The other day I posted a photo of Cooper’s hardy ice plants (Delosperma cooperi) nestled against a clump of Cape balsam (Bulbine frutescens) and Jerusalem sage (Phlomis fructicosa). The color of these ice plant flowers is so intense, it looks almost fake.
|Delosperma cooperi, flowers open|
But like so many plants commonly given the moniker “ice plants,” Delosperma cooperi produces flower colors that border on the fluorescent. If they didn’t close up at night, they might light up your entire yard!
This is what the same clump looks like in the morning and evening:
|Delosperma cooperi, flowers closed|
But when there’s sun, the petals open up to reveal a cheery yellow center.
The default color of Delosperma cooperi—hardy to zone 5 and hence suited for most of the continental U.S.—is what I call magenta (other people call it purple or fuchsia). More recently a salmon-colored cultivar called ‘Mesa Verde’ was introduced. I planted one last year but it hasn’t produced any flowers yet so I can’t show it to you. (Plant Delights has a good photo on their web site.)
Other Delosperma species also flower in yellow, such as this Delosperma nubiginum I photographed at Annie’s Annuals. A few of those will come home with me the next time I go.
|Delosperma nubiginum, just starting to flower|
Last fall I bought an unlabeled flat of ice plants on closeout. I paid around $7 for 32 plants. I didn’t know with certainty what they were but the price was right. I had holes to fill in the planting strip outside the front yard fence so I had nothing to lose. They started to flower about a week ago, and after our recent trip to Alcatraz I recognized them right away. They are what Alcatraz inmates used to call “Persian carpet,” Drosanthemum floribundum.
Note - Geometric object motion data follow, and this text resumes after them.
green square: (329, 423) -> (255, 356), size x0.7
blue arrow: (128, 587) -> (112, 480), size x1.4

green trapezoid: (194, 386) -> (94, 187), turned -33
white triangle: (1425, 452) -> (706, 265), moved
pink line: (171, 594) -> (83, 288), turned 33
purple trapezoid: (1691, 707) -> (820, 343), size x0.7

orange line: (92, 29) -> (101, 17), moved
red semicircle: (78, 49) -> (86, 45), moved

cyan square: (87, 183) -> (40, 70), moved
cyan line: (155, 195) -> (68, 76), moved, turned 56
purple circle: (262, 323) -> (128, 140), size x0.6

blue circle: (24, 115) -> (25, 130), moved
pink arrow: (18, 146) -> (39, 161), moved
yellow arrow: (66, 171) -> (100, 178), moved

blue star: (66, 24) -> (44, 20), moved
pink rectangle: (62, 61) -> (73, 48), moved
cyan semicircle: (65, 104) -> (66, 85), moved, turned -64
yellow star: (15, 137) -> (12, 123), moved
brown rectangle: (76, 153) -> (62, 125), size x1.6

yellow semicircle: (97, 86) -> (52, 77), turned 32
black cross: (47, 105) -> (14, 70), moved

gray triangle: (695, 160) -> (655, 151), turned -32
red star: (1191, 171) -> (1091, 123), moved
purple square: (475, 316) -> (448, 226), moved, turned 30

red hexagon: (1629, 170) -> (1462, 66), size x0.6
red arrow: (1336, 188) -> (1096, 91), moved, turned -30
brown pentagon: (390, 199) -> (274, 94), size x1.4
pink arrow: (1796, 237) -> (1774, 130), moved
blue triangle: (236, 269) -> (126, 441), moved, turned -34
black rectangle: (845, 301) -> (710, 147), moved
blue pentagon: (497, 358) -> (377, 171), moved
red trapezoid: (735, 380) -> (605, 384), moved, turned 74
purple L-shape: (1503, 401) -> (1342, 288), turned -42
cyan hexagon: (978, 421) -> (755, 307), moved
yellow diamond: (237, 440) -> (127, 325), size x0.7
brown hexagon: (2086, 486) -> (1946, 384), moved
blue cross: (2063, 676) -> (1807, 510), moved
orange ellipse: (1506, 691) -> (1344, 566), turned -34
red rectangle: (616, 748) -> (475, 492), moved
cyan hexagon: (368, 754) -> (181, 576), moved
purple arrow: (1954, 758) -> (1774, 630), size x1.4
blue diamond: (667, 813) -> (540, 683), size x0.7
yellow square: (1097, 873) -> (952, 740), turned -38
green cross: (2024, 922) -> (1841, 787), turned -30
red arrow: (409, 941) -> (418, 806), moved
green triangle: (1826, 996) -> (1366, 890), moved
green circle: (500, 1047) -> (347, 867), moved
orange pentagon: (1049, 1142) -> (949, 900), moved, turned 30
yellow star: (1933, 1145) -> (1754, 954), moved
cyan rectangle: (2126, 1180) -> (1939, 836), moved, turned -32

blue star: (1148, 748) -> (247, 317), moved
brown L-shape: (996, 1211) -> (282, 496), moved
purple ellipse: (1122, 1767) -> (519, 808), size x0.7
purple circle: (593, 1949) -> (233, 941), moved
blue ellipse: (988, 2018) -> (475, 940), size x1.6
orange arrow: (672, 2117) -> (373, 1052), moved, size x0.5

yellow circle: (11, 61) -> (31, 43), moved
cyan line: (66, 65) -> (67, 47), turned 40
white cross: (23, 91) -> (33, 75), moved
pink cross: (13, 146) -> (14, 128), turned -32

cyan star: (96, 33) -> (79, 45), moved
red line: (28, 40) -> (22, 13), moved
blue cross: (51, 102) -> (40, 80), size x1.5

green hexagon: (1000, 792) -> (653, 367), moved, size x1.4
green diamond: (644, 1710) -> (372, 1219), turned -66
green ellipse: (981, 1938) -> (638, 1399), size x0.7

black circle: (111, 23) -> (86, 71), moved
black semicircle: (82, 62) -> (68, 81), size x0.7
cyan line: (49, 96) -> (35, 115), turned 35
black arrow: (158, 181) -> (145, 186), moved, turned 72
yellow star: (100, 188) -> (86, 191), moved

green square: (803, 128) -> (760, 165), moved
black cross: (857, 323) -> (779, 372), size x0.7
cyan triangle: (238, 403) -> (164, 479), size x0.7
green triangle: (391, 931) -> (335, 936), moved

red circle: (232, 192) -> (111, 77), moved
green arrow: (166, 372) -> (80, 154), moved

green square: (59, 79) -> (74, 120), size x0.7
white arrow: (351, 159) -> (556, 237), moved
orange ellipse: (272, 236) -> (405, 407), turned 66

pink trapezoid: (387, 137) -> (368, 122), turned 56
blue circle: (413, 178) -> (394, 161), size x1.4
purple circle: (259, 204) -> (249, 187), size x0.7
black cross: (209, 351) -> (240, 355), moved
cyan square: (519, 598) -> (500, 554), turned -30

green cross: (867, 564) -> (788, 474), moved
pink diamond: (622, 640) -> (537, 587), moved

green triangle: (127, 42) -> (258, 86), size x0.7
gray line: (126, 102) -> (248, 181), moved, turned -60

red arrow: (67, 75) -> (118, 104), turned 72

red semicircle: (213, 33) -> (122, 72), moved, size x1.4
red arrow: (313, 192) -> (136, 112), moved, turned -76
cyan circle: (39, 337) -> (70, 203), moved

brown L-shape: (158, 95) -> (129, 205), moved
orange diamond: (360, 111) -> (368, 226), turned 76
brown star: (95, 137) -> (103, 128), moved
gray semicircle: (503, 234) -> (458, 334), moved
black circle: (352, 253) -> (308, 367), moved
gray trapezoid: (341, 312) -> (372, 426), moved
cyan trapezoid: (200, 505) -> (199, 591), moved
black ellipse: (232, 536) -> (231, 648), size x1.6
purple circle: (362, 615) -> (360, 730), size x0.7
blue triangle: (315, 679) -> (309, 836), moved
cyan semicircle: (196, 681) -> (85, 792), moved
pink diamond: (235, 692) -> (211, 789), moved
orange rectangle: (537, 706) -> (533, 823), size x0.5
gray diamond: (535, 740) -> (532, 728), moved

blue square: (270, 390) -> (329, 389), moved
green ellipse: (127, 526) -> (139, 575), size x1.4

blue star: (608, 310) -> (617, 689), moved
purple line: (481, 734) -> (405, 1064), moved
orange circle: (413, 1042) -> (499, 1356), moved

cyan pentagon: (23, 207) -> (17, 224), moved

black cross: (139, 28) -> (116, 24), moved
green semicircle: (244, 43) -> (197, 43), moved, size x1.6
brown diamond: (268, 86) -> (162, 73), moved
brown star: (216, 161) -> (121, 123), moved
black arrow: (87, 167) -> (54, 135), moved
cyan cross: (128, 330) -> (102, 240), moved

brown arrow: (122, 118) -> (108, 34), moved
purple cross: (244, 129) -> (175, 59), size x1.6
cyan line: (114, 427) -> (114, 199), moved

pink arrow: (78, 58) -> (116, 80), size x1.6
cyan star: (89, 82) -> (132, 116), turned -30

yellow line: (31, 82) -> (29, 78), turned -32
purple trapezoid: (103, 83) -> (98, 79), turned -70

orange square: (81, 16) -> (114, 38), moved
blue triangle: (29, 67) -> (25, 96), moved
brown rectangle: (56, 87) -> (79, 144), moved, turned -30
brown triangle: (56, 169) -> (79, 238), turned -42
|Drosanthemum floribundum on Alcatraz|
This is what a clump looks like in the morning and evening…
|Drosanthemum floribundum, flowers closed|
…and during the day (provided there is plenty of sun so the petals open up):
|Drosanthemum floribundum, flowers open|
Some interesting side notes:
In addition to Delosperma and Drosanthemum, the name “ice plant” is also used for the sea fig (Carpobrotus chilensis) commonly found along the shoreline on Central California’s Monterey Peninsula, the closely related Hottentot fig (Carpobrotus edulis), as well as many other plants in the genera Lampranthus and Aptenia. Confusion reigns supreme!
Many gardeners on the California coast lump all ice plants together under the moniker “mesembryanthemum.” Today, the genus Mesembryanthemum only contains a few ice plants rarely seen outside South Africa. However, in the past it also contained the ice plants so ubiquitous along the California coast, especially the invasive sea fig, Carpobrotus chilensis, which in spite of its species name is native to South Africa, not Chile. It has become such a common sight that many people—including gardening web sites—think it’s a California native. Massive efforts have been made in the last 20 years to eradicate Carpobrotus chilensis and edulis so native plants have a chance at a comeback. While ecologically sound, this hasn’t been an easy sell to the public since in a floral beauty contest Carpobrotus would beat many coastal natives.